Hi, Following Jase and Flic’s first reno, I thought i might try a similar online entry to maybe get a bit of extra advice with my fiirst reno project.
So here goes:
3 weeks ago I bought my first reno property. I attended the Dean Parker conference in Melbourne a few months ago and decided I had enough to finally stop reading and surfing and have a go. The plan is to buy, reno and sell, with holding for 12 – 18 months as a fall back if cannot achieve desired end price. I have no property or handyman skills but am the planner/paper shuffler/chief organiser and my hb is a fencing contractor that can turn his hand to almost anything.

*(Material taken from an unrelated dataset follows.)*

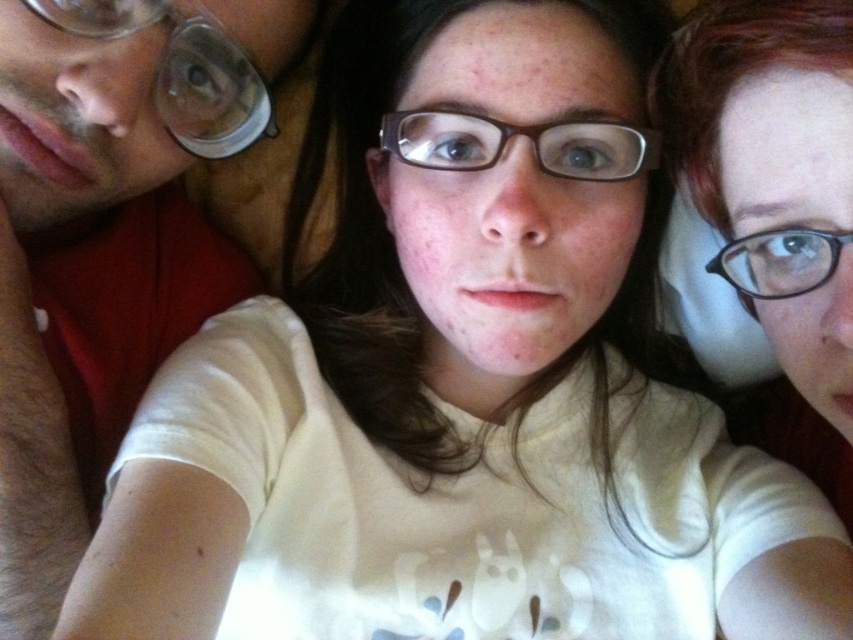 You are a photographer trying to capture a candid shot of the brown plastic glasses at center without including the matte red shirt at left in the frame. Given their positions, is this possible?

The matte red shirt at left is in front of the brown plastic glasses at center, so it would block the view. Therefore, it is not possible to capture the brown plastic glasses at center without including the matte red shirt at left in the frame.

The house is a 3 br, 1 bath post war weatherboard about 55 years old.
‘So far have gotten the pest and building inspections done with good feedback. The house is restumped recently, the structure is really sound and the re were only a couple of minor issues. Roof is good. Has a double (old but solid) garage.
The finance is approved and awaiting the banks leisure to actually set up the loan.
House insurance is in place.
Plan to update kitchen and bathroom, repaint interior, polish floors, update light fittings, window trims etc, restore rear deck area, replace front fence and modify the layout slightly to improve house layout (will go into reasoning later if anyone interested).
Have done some prelim costings but finding hard to get a really good idea as COULDN’T GET HOLD OF RENO TOOLBOX.
Using Dean and Elise’s formulas (go to the seminar if you want them – not really mine to give), I have estimated I have budget in mid 20s, to hopefully achieve a selling price that allows ~$27,000 profit (including all acquisition, holding, selling and reno costs).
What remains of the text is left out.